9 And Jesus said to him, “Today salvation has come to this house, since he also is a son of Abraham.

“I am with you” takes on a new connotation – feels what we feel; walks where we walk – rejoices with those who rejoice and weeps with those who weep.

B. The Passover Story Employs Emotions

1. Emotional Events surrounding the Passover (Pesach)

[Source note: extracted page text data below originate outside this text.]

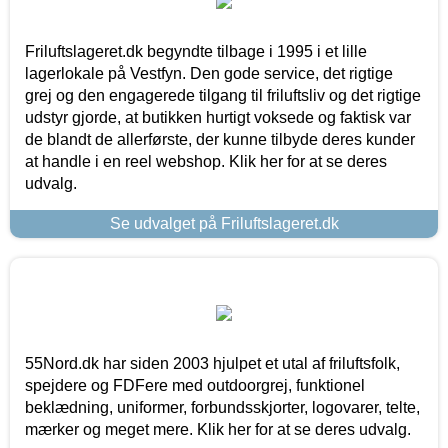
Friluftslageret.dk begyndte tilbage i 1995 i et lille
lagerlokale på Vestfyn. Den gode service, det rigtige
grej og den engagerede tilgang til friluftsliv og det rigtige
udstyr gjorde, at butikken hurtigt voksede og faktisk var
de blandt de allerførste, der kunne tilbyde deres kunder
at handle i en reel webshop. Klik her for at se deres
udvalg.
Se udvalget på Friluftslageret.dk
55Nord.dk har siden 2003 hjulpet et utal af friluftsfolk,
spejdere og FDFere med outdoorgrej, funktionel
beklædning, uniformer, forbundsskjorter, logovarer, telte,
mærker og meget mere. Klik her for at se deres udvalg.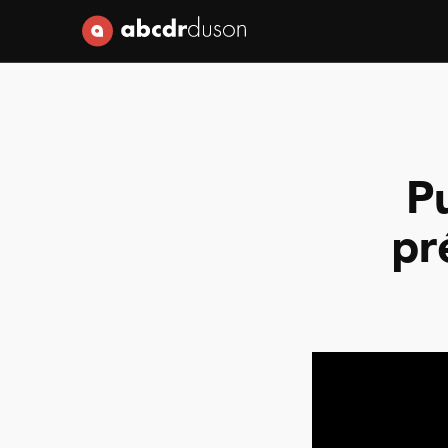
Abcdr du Son
P
pr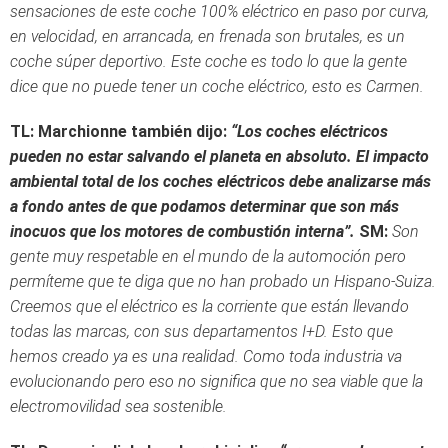
sensaciones de este coche 100% eléctrico en paso por curva,
en velocidad, en arrancada, en frenada son brutales, es un
coche súper deportivo. Este coche es todo lo que la gente
dice que no puede tener un coche eléctrico, esto es Carmen.
TL: Marchionne también dijo:
“Los coches eléctricos
pueden no estar salvando el planeta en absoluto. El impacto
ambiental total de los coches eléctricos debe analizarse más
a fondo antes de que podamos determinar que son más
inocuos que los motores de combustión interna”.
SM:
Son
gente muy respetable en el mundo de la automoción pero
permíteme que te diga que no han probado un Hispano-Suiza.
Creemos que el eléctrico es la corriente que están llevando
todas las marcas, con sus departamentos I+D. Esto que
hemos creado ya es una realidad. Como toda industria va
evolucionando pero eso no significa que no sea viable que la
electromovilidad sea sostenible.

Rollercoaster of emotions – slavery and freedom; dealings with Pharaoh; plagues; death of firstborn

2. The Lamb – Exodus 12.1-6

The LORD said to Moses and Aaron in the land of Egypt, 2 “This month shall be for you the beginning of months. It shall be the first month of the year for you. 3 Tell all the congregation of Israel that on the tenth day of this month every man shall take a lamb according to their fathers' houses, a lamb for a household. 4 And if the household is too small for a lamb, then he and his nearest neighbor shall take according to the number of persons; according to what each can eat you shall make your count for the lamb. 5 Your lamb shall be without blemish, a male a year old. You may take it from the sheep or from the goats, 6 and you shall keep it until the fourteenth day of this month, when the whole assembly of the congregation of Israel shall kill their lambs at twilight.